Data supplied START

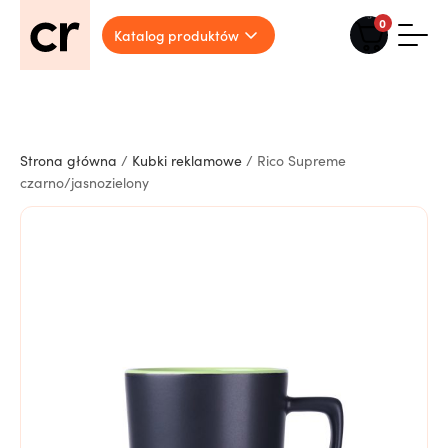
0
Katalog produktów
Strona główna
/
Kubki reklamowe
/ Rico Supreme
czarno/jasnozielony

Data supplied END

§ **Work request**
Give back every record above exactly as written, skipping each picture.

§ **Your response**
0
Katalog produktów
Strona główna
/
Kubki reklamowe
/ Rico Supreme
czarno/jasnozielony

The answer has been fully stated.